FIG. 1 is a schematic front view showing an induction coil and a heating device according to an embodiment of the present invention with a small-sized CRT set therein.

FIG. 2 is a schematic front view showing the embodiment shown in FIG. 1 with a large-sized CRT set therein;

FIG. 3 is a schematic front view showing the embodiment shown in FIG. 1 with a coil element opened;

FIG. 4 is a schematic sectional view taken along the line AA of FIG. 1;

FIGS. 5 (a) and 5 (b) are schematic front views of an induction coil provided with current supply means different from the embodiment shown in FIG. 1;

FIG. 6 is a schematic front view showing an induction coil according to another embodiment of the present invention with a small-sized cathode ray tube set.

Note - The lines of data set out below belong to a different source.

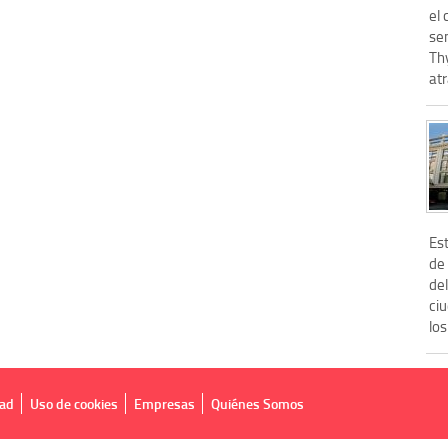
el
se
Th
atr
Est
de 
de
ci
los
dad
Uso de cookies
Empresas
Quiénes Somos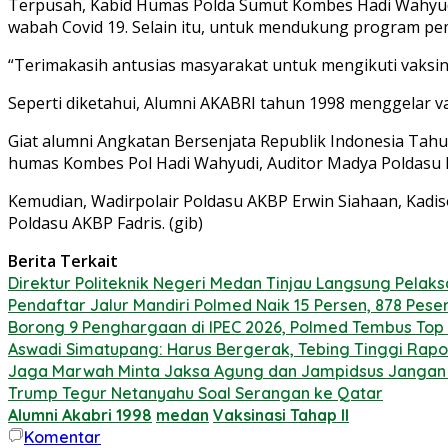
Terpusah, Kabid Humas Polda Sumut Kombes Hadi Wahyud
wabah Covid 19. Selain itu, untuk mendukung program pe
“Terimakasih antusias masyarakat untuk mengikuti vaksin
Seperti diketahui, Alumni AKABRI tahun 1998 menggelar v
Giat alumni Angkatan Bersenjata Republik Indonesia Tahun 
humas Kombes Pol Hadi Wahyudi, Auditor Madya Poldasu 
Kemudian, Wadirpolair Poldasu AKBP Erwin Siahaan, Kadi
Poldasu AKBP Fadris. (gib)
Berita Terkait
Direktur Politeknik Negeri Medan Tinjau Langsung Pelak
Pendaftar Jalur Mandiri Polmed Naik 15 Persen, 878 Peser
Borong 9 Penghargaan di IPEC 2026, Polmed Tembus Top 
Aswadi Simatupang: Harus Bergerak, Tebing Tinggi Rap
Jaga Marwah Minta Jaksa Agung dan Jampidsus Jangan K
Trump Tegur Netanyahu Soal Serangan ke Qatar
Alumni Akabri 1998
medan
Vaksinasi Tahap II
Komentar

FIG. 7 is a schematic front view showing the induction coil shown in FIG. 6 with a large-sized CRT set therein;

FIGS. 8A and 8B are a schematic perspective view and a schematic sectional view of a cathode ray tube, respectively.

[Explanation of symbols]

 DESCRIPTION OF SYMBOLS 1, 1A CRT 2, 2A Explosion-proof band 2a, 2Aa Flat surface 10 Heating device 11 Frame 12 Cylinder device 13 Induction coil 15 Power supply device 17 Coil element 17a Hollow portion 17b Connection port 19 Conducting means 22 Insulating plate 24 Insulating plate 26, 27, 28, 29 conductor

Continuation of the front page (72) Inventor Tsukasa Maenozono 2-17-8 Tonomachi, Kawasaki-ku, Kawasaki-shi, Kanagawa Prefecture Within the Technical Department of Daiichi High Frequency Industry Co., Ltd. No. 1 Inside the Takasago Research Laboratory, Mitsubishi Heavy Industries, Ltd. (72) Inventor Yu Higuchi 2-1-1, Araimachi, Arai-machi, Takasago City, Hyogo Prefecture Inside the Takasago Research Laboratory, Mitsubishi Heavy Industries, Ltd. 1-1-1 Tazakicho Mitsubishi Heavy Industries, Ltd. Kobe Shipyard F-term (reference) 3K059 AA08 AA10 AB04 AC37 AD03 AD23 AD34 AD37 AD40 CD44 CD48 CD55 CD73 CD76

Claims (5)

[Claims] 1. An induction coil for induction heating an object to be heated having an outer peripheral surface in which a plurality of flat surfaces are connected in a polygonal shape, wherein the induction coil is provided corresponding to the plurality of flat surfaces of the outer peripheral surface. A plurality of coil elements having a linear portion for facing a corresponding flat surface, and the plurality of coil elements so as to generate an induced current circulating along the outer peripheral surface of the object to be heated. An energizing unit for energizing, wherein the energizing unit includes a flexible conductor so as to allow the positions of the plurality of coil elements to be changed according to the size of the object to be heated. Characteristic induction coil. 2. The induction coil according to claim 1, wherein said energizing means includes a flexible conductor for connecting end portions of adjacent coil elements in series. 3. The induction according to claim 1, wherein the coil element is provided with a hollow portion penetrating in the direction of electric current, and a water-cooled cable is used as the conductor so that a cooling medium can be circulated and cooled. coil. 4. An induction coil according to claim 1, further comprising: a plurality of coil element positioning means respectively holding a plurality of coil elements of said induction coil, wherein said coil element positioning means is provided. However, the held coil element is moved to a position suitable for induction heating the corresponding flat surface of the object to be heated, for any of a plurality of sizes of the object to be heated set at a predetermined position. A heating device having a configuration capable of being held in a position. 5. The heating device according to claim 4, wherein an insulating material is attached to a surface of the coil element facing the object to be heated.